WHAT NEEDS TO BE DONE ▸
Set down the records exactly, and omit any image found in them.

(Collected data)

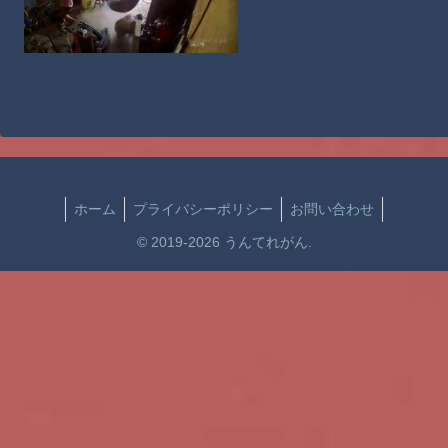
ホーム
プライバシーポリシー
お問い合わせ
© 2019-2026 うんてれがん.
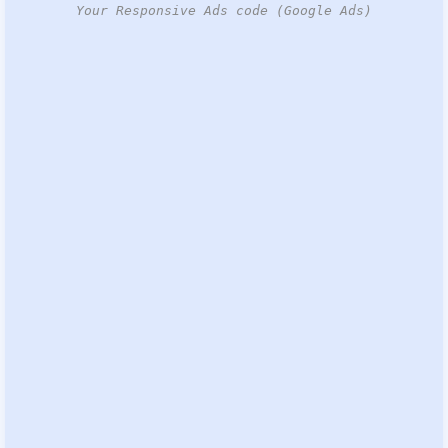
Your Responsive Ads code (Google Ads)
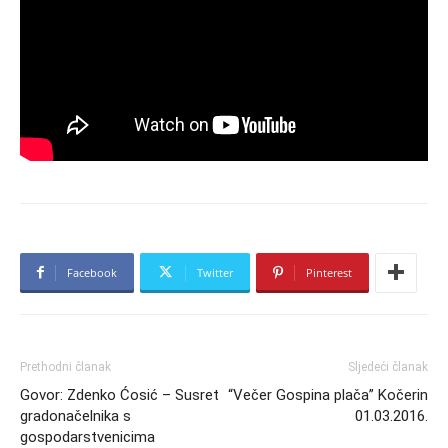
Facebook
Twitter
Pinterest
Prethodni članak
Sljedeći članak
Govor: Zdenko Ćosić – Susret
“Večer Gospina plača” Kočerin
gradonačelnika s
01.03.2016.
gospodarstvenicima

FINISHED EXERCISE ▸
ホーム
プライバシーポリシー
お問い合わせ
© 2019-2026 うんてれがん.
Your Responsive Ads code (Google Ads)
Facebook
Twitter
Pinterest
Prethodni članak
Sljedeći članak
Govor: Zdenko Ćosić – Susret
“Večer Gospina plača” Kočerin
gradonačelnika s
01.03.2016.
gospodarstvenicima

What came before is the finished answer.